Department of Dermatology, University of
Health Sciences, Sultan Abdulhamid Han
Training and Research Hospital, Istanbul,
Turkey
Correspondence
Sevil Savaş Erdoğan, Department of
Dermatology, Sultan Abdulhamid Han Training and Research Hospital, Tıbbiye Street., 34668, Usküdar, Istanbul, Turkey. Email: doktorsevilsavas@gmail.com
2232 | © 2020 Wiley Periodicals LLC wileyonlinelibrary.com/journal/jocd J Cosmet Dermatol. 2021;20:2232–2239.
1 | INTRODUCTION
Anxiety and depressive disorders are the most common psychopathologies in children and adolescents.1 Alopecia areata (AA) is a common hair disorder characterized by a sudden-onset non-cicatricial but has a great negative effect on cosmetic appearance. Several studies have estimated the prevalence of AA worldwide to be 1%-2%, and in the majority, the first patch presents before the age of 20 years.2 Vitiligo is characterized by the partial or complete absence of melanocytes that cause the development of white macules or patches in various parts of the body.3,4 The worldwide prevalence of vitiligo is estimated to be 0.5%-2%, and approximately 50% of patients experience vitiligo before the age of 20 years.5,6 Since their visibility, chronic and disfiguring nature, and lack of curative therapy, AA and vitiligo may have high psychosocial effects on patients. AA and vitiligo are associated with various psychiatric comorbidities. In different studies, high anxiety and depressive disorder rates have been reported in children and adolescents with AA.7-11 Studies have shown that vitiligo patients suffer more from depression and anxiety.12-14 However, there are only a limited number of studies investigating the relationship between vitiligo and psychiatric state in children and adolescents.15-17
Skin diseases have a negative effect on family life,18-20 and the care of a child with AA or vitiligo may be associated with higher anxiety and depression in their parents than that of healthy children. Unlike other studies, in the current work, children and adolescents with AA and vitiligo and their parents were compared with each other and also with the healthy control group. Therefore, we aimed to identify psychiatric findings in children and adolescent groups with AA and vitiligo and to evaluate the levels of anxiety and depression in their parents. We also aimed to investigate the quality of life (QoL) of patients, and the impact of the disease on their parents.
2 | MATERIAL AND METHOD
2.1 | Study design and subjects
This is a prospective cross-sectional study conducted in our dermatology outpatient clinic between October 2018 and December 2019. The study was approved by the institutional ethical committee and carried out in accordance with the principles of the Declaration of Helsinki. Patients, controls, and their parents, who agreed to participate in the study, provided informed consent.

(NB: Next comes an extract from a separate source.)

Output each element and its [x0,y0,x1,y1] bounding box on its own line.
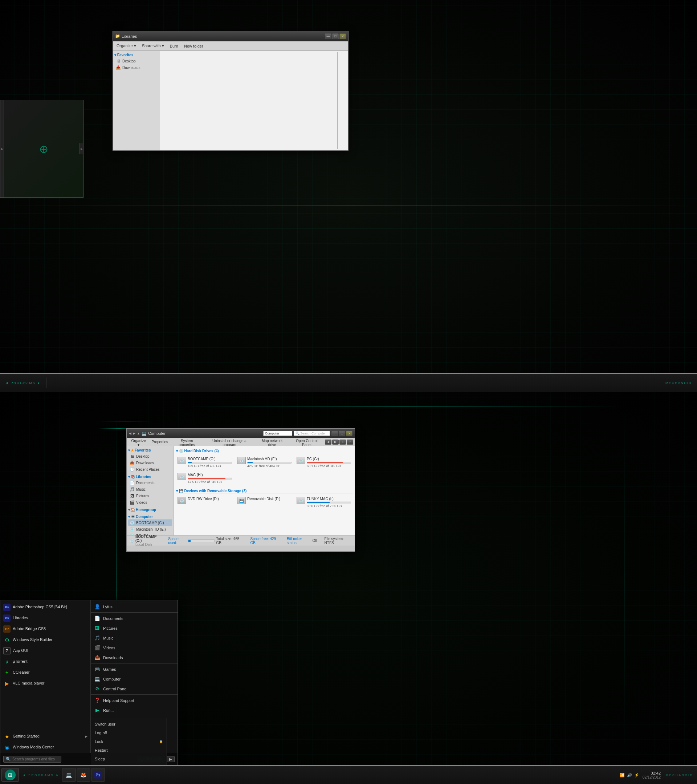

The study included children and adolescents aged seven to 17 years and their parents. Of the patients, 31 had AA and 29 had vitiligo. In addition, 30 age- and gender-matched healthy controls without any dermatological disease and their parents with a similar education level to that of the patients’ parents were included as a reference group. The following exclusion criteria were used for both the patient and control groups: systemic treatment (systemic steroid, cyclosporin and/or neuropsychiatric drugs) within the last three months prior to the study and any other chronic disease.
2.2 | Demographic variables and clinical severity
Demographic data (patient age and gender, and parental age and education level) and medical information (disease duration, disease severity, and presence of stressful life events within the past year from the onset of disease) were noted in separate forms for the patients. In addition, through a clinical examination, the Severity of Alopecia Tool (SALT) score21 was calculated for the patients with AA, and the Vitiligo Area Severity Index (VASI)22 for those with vitiligo.
The questionnaires explained below were administered in a single interview. The patients and controls completed the Revised Child Anxiety and Depression Scales-Child version (RCADS-C), and their parents completed the parent version (RCADS-P) to support the results of the child version. The parents also completed the Beck Anxiety Inventory (BAI) and Beck Depression Inventory (BDI). Lastly, the Children’s Dermatology Life Quality Index (CDLQI) scale was completed by the patients, and the Dermatological Family Impact Scale (DeFIS) by their parents.
2.3 | Scales on psychological parameters and QoL
CDLQI is a four-point Likert scale that evaluates the state of the patients and can be used in children aged four to 17 years. Higher scores indicate a greater level of deterioration in QoL. In this study, we used the Turkish version of this scale, for which validity and reliability studies have been previously conducted.23
RCADS-C and RCADS-P are self-report questionnaires, each containing 47 items designed to assess DSM-IV depression and anxiety disorders in children and adolescents. Response options are based on four-point Likert scales. Both versions have six subscales [separation anxiety disorder (SAD), social phobia (SP), obsessive-compulsive disorder (OCD), panic disorder (PD), generalized anxiety disorder (GAD), and major depressive disorder (MDD)] and provide a total anxiety score (sum of the score in five anxiety scales) and a total internalizing score (sum of the six scores in subscales).24 In this study, we used the Turkish versions of these questionnaires. The validity and reliability studies of the Turkish versions have been previously conducted.25,26
DeFIS is a 15-item, five-choice response scale to investigate how the family QoL of patients with chronic dermatosis has been affected within the last month and produces a score of 0-4. Higher scores indicate greater impairment in QoL. The scale was developed for the Turkish society by Turan et al, and the validity and reliability studies have been undertaken by the same authors.27
BAI is a 21-item self-report scale that was used to measure parents’ anxiety levels in this study. The items include symptoms of anxiety and higher total scores indicating greater anxiety levels. BAI was previously adapted to the Turkish society, and the Turkish version of the scale was in the current study.28
BDI is a 21-item self-report scale that was used to measure the level of depression in parents. There are four statements for each symptom, and a higher total score indicates a higher level of depression. The validity and reliability studies of the Turkish adaptation of the 1979 version of BDI have been undertaken.29,30
2.4 | Statistical analysis
As the statistical method, descriptive analyses (frequency distributions, percentage, mean, and standard deviation) were used. For the analysis of continuous data, conformance to normal distribution was checked using the Kolmogorov-Smirnov test. For the data that were normally distributed, the comparison of more than two groups was undertaken with ANOVA and the post hoc Bonferroni test and the comparison of two groups using the t-test.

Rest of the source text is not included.